Constellation consolidation: why GSO providers are merging to take on Starlink

SES’ recent purchase of Intelsat is the latest example of major consolidation within the geostationary orbit (GSO) satellite sector, following on from mergers between Eutelsat and OneWeb as well as Viasat and Inmarsat.

Some industry observers have painted the buyout as a rescue of Intelsat, as the company emerged from bankruptcy protection in 2022. However, given the wider backdrop of consolidation, it’s evident that SES considers the purchase a strategic move to safeguard its business against impending threats to the GSO sector.
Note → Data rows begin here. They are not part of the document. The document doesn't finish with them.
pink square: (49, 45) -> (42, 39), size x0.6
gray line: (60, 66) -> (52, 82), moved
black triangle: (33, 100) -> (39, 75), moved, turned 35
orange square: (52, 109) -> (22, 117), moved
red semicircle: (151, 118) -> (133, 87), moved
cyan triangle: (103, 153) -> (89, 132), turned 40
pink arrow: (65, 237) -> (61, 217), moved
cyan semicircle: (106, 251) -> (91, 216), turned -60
The threat in question is the increased prevalence of LEO (low earth orbit) and medium-Earth orbit (MEO) satellites – and specifically, SpaceX’s Starlink, which has a vast constellation of LEO (low earth orbit) satellites in place and is rapidly acquiring licences to operate in markets globally. This model allows the firm to start delivering connectivity as soon as it obtains an operating licence – and since having an in-orbit fleet with ready-to-go satellite services is a highly attractive proposition for developing countries, Starlink’s traction in these regions seems unstoppable.

According to Comsys analyst Jeremy Rose, this has as much to do with the clout of SpaceX’s owner as its technology – the firm is owned by Elon Musk, and while his opinions are certainly divisive, it’s hard to argue that his name carries a lot of weight. “The rocket science is the easy bit - the difficult bit is the go-to-market strategy. A lot of this [consolidation in satellite] is reacting to the SpaceX issue…[Musk has] completely upturned the business and the technology, and so [incumbents] are trying to figure out how to react to that with somebody that everybody in the world has heard of.”

If you can’t beat ‘em…

Regional satellite players appear to be taking the “if you can’t beat them, join them” approach - Rose cites the example of Malaysia’s MEASAT, which joined forces with a Starlink distributor around six months after the company received an operating licence for the market.
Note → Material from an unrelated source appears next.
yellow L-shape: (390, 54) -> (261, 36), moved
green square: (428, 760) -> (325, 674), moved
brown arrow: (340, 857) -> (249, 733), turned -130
From the outside, it appears that LEO and MEO have rather eaten the lunch of the GEO incumbents, who invested in GSO based on a 25 to 30-year period of ROI. However, in the meantime the capabilities offered by LEO and MEO technology have effectively caught up. Rose argues that GEO is still very much relevant despite an increasing perception that non-geostationary orbit satellites are the way forward.

While these offer low latency, they have issues with capacity density – and Rose argues that latency isn’t enough of a selling point to allow the technology to supersede GEO satellites. LEO companies often try to spin it this way, presenting the idea that being closer to the earth means a better link, but in reality it’s just different. The advantage for GSO providers is that they have a single software-defined satellite with movable capacity, so they can identify areas with high customer density and concentrate their coverage.

However, Rose notes that NGSO satellites only last for a few years, meaning the technology is refreshed frequently and updated with each new generation. This means they can increasingly offer capabilities that were previously exclusive to GSOs, plus maintenance is typically simpler. Rose cites the example of a cyclone disrupting coverage – GSO terminals need to have their dish manually repointed by a maintenance team, whereas Starlink terminals can be stuck back on their pole, plugged in, and be fully functional within five minutes. The service isn’t enterprise standard, like Eutelsat OneWeb’s product, so it doesn’t offer guaranteed levels of service, but this isn’t necessarily an issue for most – particularly in emerging markets.

Plug and Play

What’s most attractive about Starlink in these regions is that they can plug into any location on the globe as soon as it has market access. This ready-to-go fleet has quickly allowed Starlink to become ubiquitous, and this seems to be its core focus, ahead even of profitability. “[Musk] doesn't have quarterly calls to justify what's going on”, says Rose. “Eutelsat…were saying that their second generation of OneWeb has to be financed by the first generation, and that implies that they don't reckon that the markets are going to finance the second generation. That's not going to be easy.”

It’s clear that competition from Starlink is a key factor impacting the incumbent GSO providers – it’s fuelling consolidation, it may cause redundancies, but the most tangible reaction is the widespread adoption of multi-orbit strategies. UK-based GSO provider Avanti announced a few months ago that it would adopt such a strategy, with CEO Kyle Whitehill saying in an interview that following a debt for equity swap, Avanti was instructed by its shareholders to implement a multi-orbit strategy as it needed to provide both GSO and NGSO.

Rose however is sceptical of such an approach. “I don’t think that’s the case – the old GSO is far from dead. Will it come back? It should do, because it’s got some significant advantages - but you may see some of the regional players not making it, for…not being able to adapt significantly quickly enough. And maybe that’s what’s driving the consolidation – “We don't think we can survive as tiny little guys, we need to be able to consolidate and fight together. My enemy's enemy is my friend.”